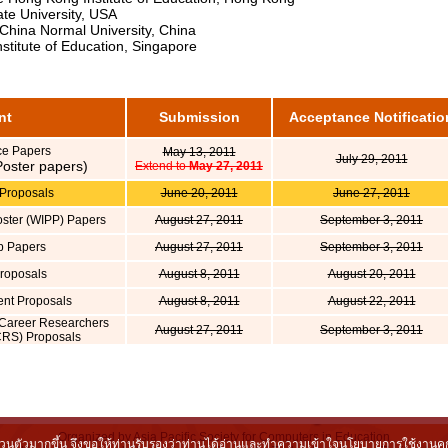
e University, USA
hina Normal University, China
stitute of Education, Singapore
nt
Submission
Acceptance Notificatio
ce Papers
May 13, 2011
July 29, 2011
 Poster papers)
Extend to
May 27, 2011
Proposals
June 20, 2011
June 27, 2011
oster (WIPP) Papers
August 27, 2011
September 3, 2011
p Papers
August 27, 2011
September 3, 2011
Proposals
August 8, 2011
August 20, 2011
vent Proposals
August 8, 2011
August 22, 2011
Career Researchers
August 27, 2011
September 3, 2011
RS) Proposals
Organized by Asia Pacific Society for Computers in Education
็นส่วนตัวมากขึ้น จึงขอให้ท่านรับรองว่าท่านได้อ่านและทำความเข้าใจนโยบายการใช้งานคุกกี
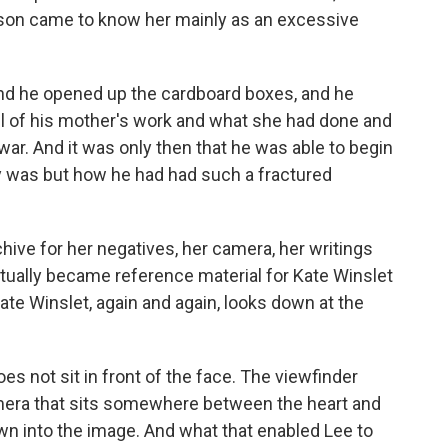
r son came to know her mainly as an excessive
and he opened up the cardboard boxes, and he
ll of his mother's work and what she had done and
war. And it was only then that he was able to begin
ly was but how he had had such a fractured
hive for her negatives, her camera, her writings
ntually became reference material for Kate Winslet
ate Winslet, again and again, looks down at the
es not sit in front of the face. The viewfinder
amera that sits somewhere between the heart and
wn into the image. And what that enabled Lee to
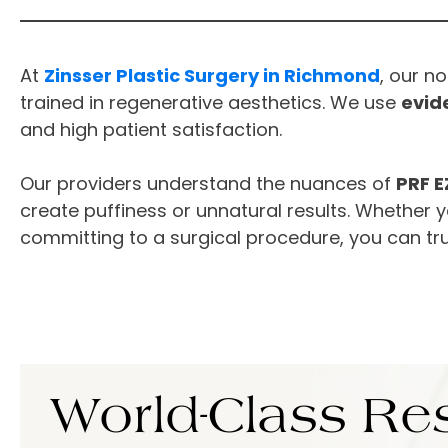
At
Zinsser Plastic Surgery in Richmond
, our n
trained in regenerative aesthetics. We use
evid
and high patient satisfaction.
Our providers understand the nuances of
PRF E
create puffiness or unnatural results. Whether y
committing to a surgical procedure, you can tr
World-Class
Res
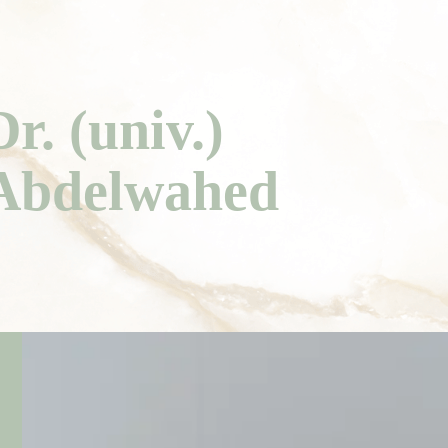
Dr. (univ.)
Abdelwahed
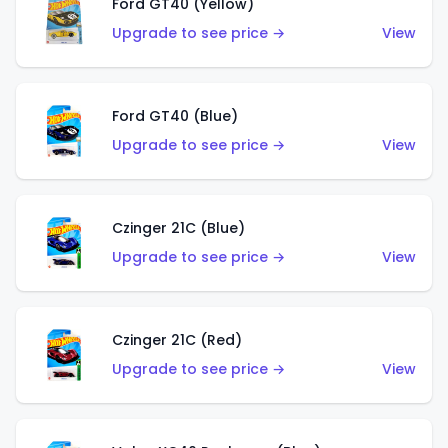
Ford GT40 (Yellow)
Upgrade to see price →
View
Ford GT40 (Blue)
Upgrade to see price →
View
Czinger 21C (Blue)
Upgrade to see price →
View
Czinger 21C (Red)
Upgrade to see price →
View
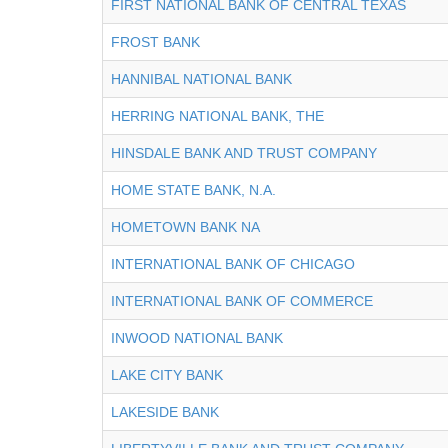
FIRST NATIONAL BANK OF CENTRAL TEXAS
FROST BANK
HANNIBAL NATIONAL BANK
HERRING NATIONAL BANK, THE
HINSDALE BANK AND TRUST COMPANY
HOME STATE BANK, N.A.
HOMETOWN BANK NA
INTERNATIONAL BANK OF CHICAGO
INTERNATIONAL BANK OF COMMERCE
INWOOD NATIONAL BANK
LAKE CITY BANK
LAKESIDE BANK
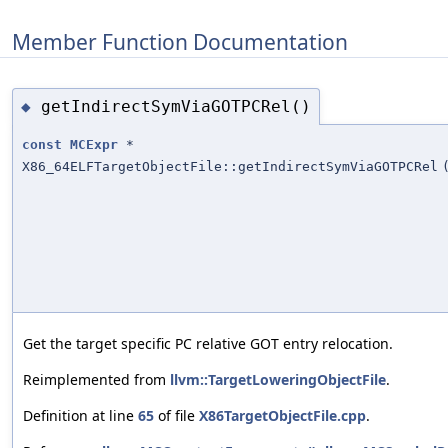
Member Function Documentation
getIndirectSymViaGOTPCRel()
◆
const
MCExpr
*
X86_64ELFTargetObjectFile::getIndirectSymViaGOTPCRel
Get the target specific PC relative GOT entry relocation.
Reimplemented from
llvm::TargetLoweringObjectFile
.
Definition at line
65
of file
X86TargetObjectFile.cpp
.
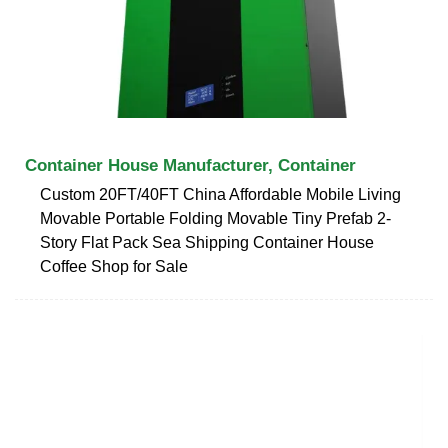
Container House Manufacturer, Container
Custom 20FT/40FT China Affordable Mobile Living
Movable Portable Folding Movable Tiny Prefab 2-
Story Flat Pack Sea Shipping Container House
Coffee Shop for Sale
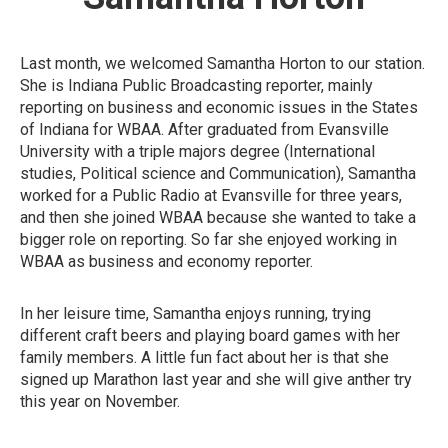
Last month, we welcomed Samantha Horton to our station.
She is Indiana Public Broadcasting reporter, mainly
reporting on business and economic issues in the States
of Indiana for WBAA. After graduated from Evansville
University with a triple majors degree (International
studies, Political science and Communication), Samantha
worked for a Public Radio at Evansville for three years,
and then she joined WBAA because she wanted to take a
bigger role on reporting. So far she enjoyed working in
WBAA as business and economy reporter.
In her leisure time, Samantha enjoys running, trying
different craft beers and playing board games with her
family members. A little fun fact about her is that she
signed up Marathon last year and she will give anther try
this year on November.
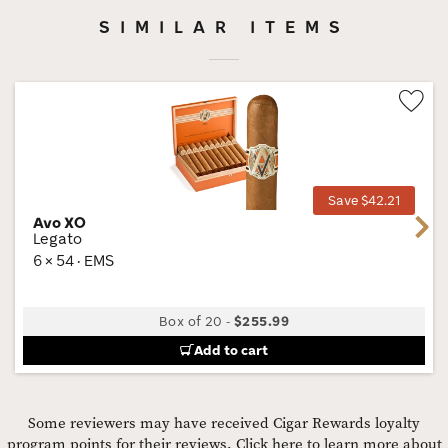
SIMILAR ITEMS
Wis
Tog
Save $42.21
Avo XO
Next
Legato
6 × 54 · EMS
Box of 20
-
$255.99
Add to cart
Some reviewers may have received Cigar Rewards loyalty
program points for their reviews.
Click here to learn more about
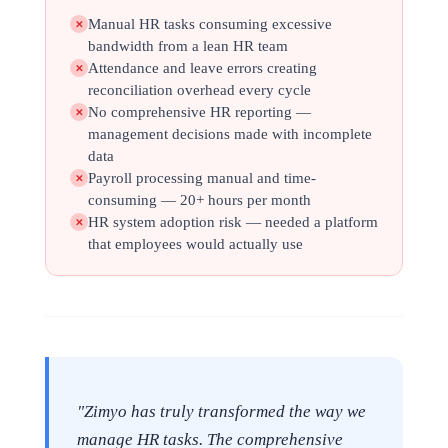
Manual HR tasks consuming excessive
✕
bandwidth from a lean HR team
Attendance and leave errors creating
✕
reconciliation overhead every cycle
No comprehensive HR reporting —
✕
management decisions made with incomplete
data
Payroll processing manual and time-
✕
consuming — 20+ hours per month
HR system adoption risk — needed a platform
✕
that employees would actually use
"Zimyo has truly transformed the way we
manage HR tasks. The comprehensive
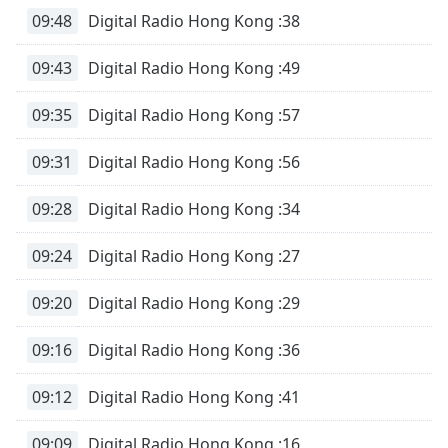
09:48
Digital Radio Hong Kong :38
09:43
Digital Radio Hong Kong :49
09:35
Digital Radio Hong Kong :57
09:31
Digital Radio Hong Kong :56
09:28
Digital Radio Hong Kong :34
09:24
Digital Radio Hong Kong :27
09:20
Digital Radio Hong Kong :29
09:16
Digital Radio Hong Kong :36
09:12
Digital Radio Hong Kong :41
09:09
Digital Radio Hong Kong :16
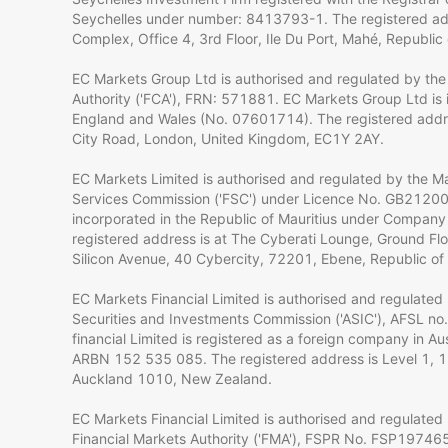
Seychelles under number: 8413793-1. The registered ad
Complex, Office 4, 3rd Floor, Ile Du Port, Mahé, Republic 
EC Markets Group Ltd is authorised and regulated by the
Authority ('FCA'), FRN: 571881. EC Markets Group Ltd is 
England and Wales (No. 07601714). The registered addre
City Road, London, United Kingdom, EC1Y 2AY.
EC Markets Limited is authorised and regulated by the Mau
Services Commission ('FSC') under Licence No. GB2120
incorporated in the Republic of Mauritius under Compan
registered address is at The Cyberati Lounge, Ground Flo
Silicon Avenue, 40 Cybercity, 72201, Ebene, Republic of 
EC Markets Financial Limited is authorised and regulated 
Securities and Investments Commission ('ASIC'), AFSL n
financial Limited is registered as a foreign company in A
ARBN 152 535 085. The registered address is Level 1, 1 
Auckland 1010, New Zealand.
EC Markets Financial Limited is authorised and regulate
Financial Markets Authority ('FMA'), FSPR No. FSP19746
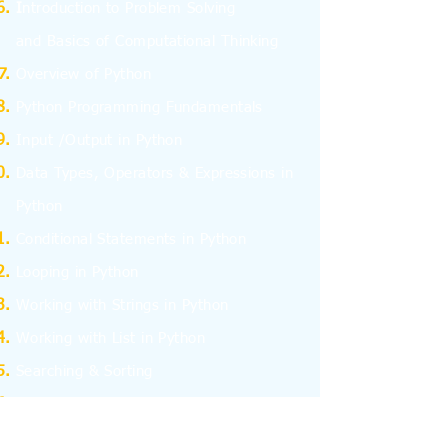
I
ntroduction to Problem Solving
and
Basics
of Computational Thinking
Overview of Python
Python Programming Fundamentals
Input /Output in Python
Data Types, Operators & Expressions in
Python
Conditional Statements in Python
Looping in Python
Working with Strings in Python
Working with List in Python
Searching & Sorting
Working with Tuples
Working with Dictionary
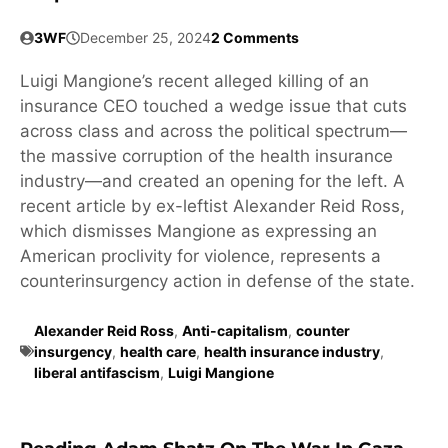
3WF
December 25, 2024
2 Comments
Luigi Mangione’s recent alleged killing of an
insurance CEO touched a wedge issue that cuts
across class and across the political spectrum—
the massive corruption of the health insurance
industry—and created an opening for the left. A
recent article by ex-leftist Alexander Reid Ross,
which dismisses Mangione as expressing an
American proclivity for violence, represents a
counterinsurgency action in defense of the state.
Alexander Reid Ross
,
Anti-capitalism
,
counter
insurgency
,
health care
,
health insurance industry
,
liberal antifascism
,
Luigi Mangione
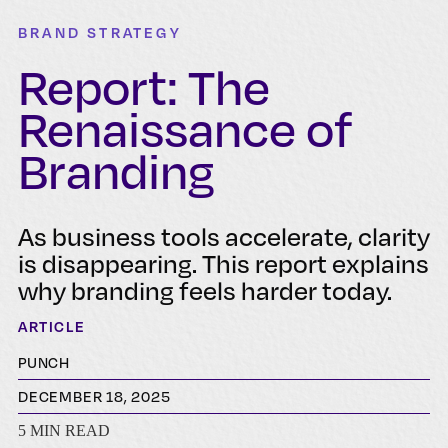
BRAND STRATEGY
Report: The
Renaissance of
Branding
As business tools accelerate, clarity
is disappearing. This report explains
why branding feels harder today.
ARTICLE
PUNCH
DECEMBER 18, 2025
5 MIN READ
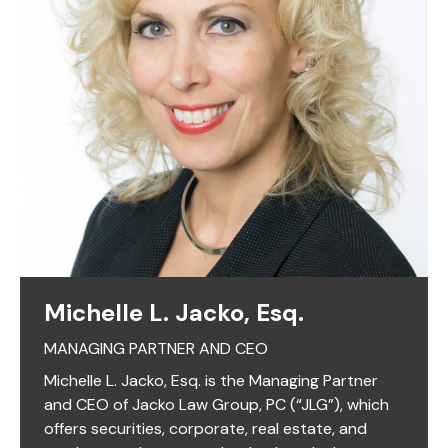
Michelle L. Jacko, Esq.
MANAGING PARTNER AND CEO
Michelle L. Jacko, Esq. is the Managing Partner
and CEO of Jacko Law Group, PC (“JLG”), which
offers securities, corporate, real estate, and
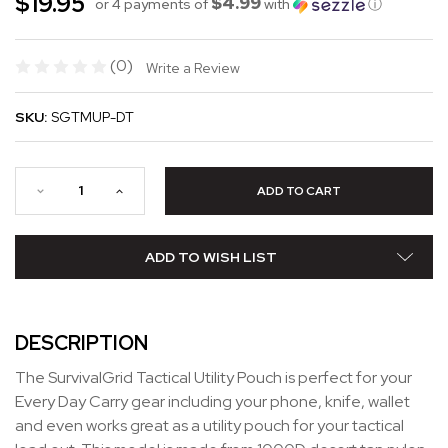
$19.95
$4.99
or 4 payments of
with
ⓘ
(0)
Write a Review
SKU:
SGTMUP-DT
ADD TO WISH LIST
DESCRIPTION
The SurvivalGrid Tactical Utility Pouch is perfect for your
Every Day Carry gear including your phone, knife, wallet
and even works great as a utility pouch for your tactical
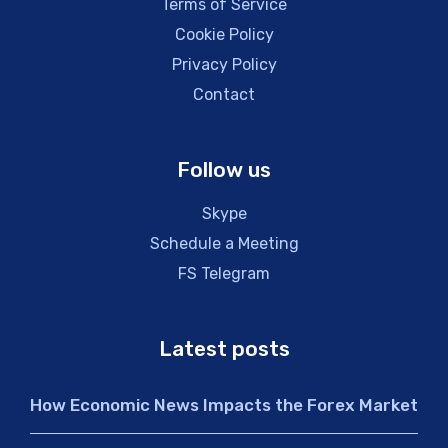
Terms of Service
Cookie Policy
Privacy Policy
Contact
Follow us
Skype
Schedule a Meeting
FS Telegram
Latest posts
How Economic News Impacts the Forex Market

· · · ·

*Task to carry out*:
Each line in the records that carries "reporter" must be copied out.

*Response*:
She is Indiana Public Broadcasting reporter, mainly
WBAA as business and economy reporter.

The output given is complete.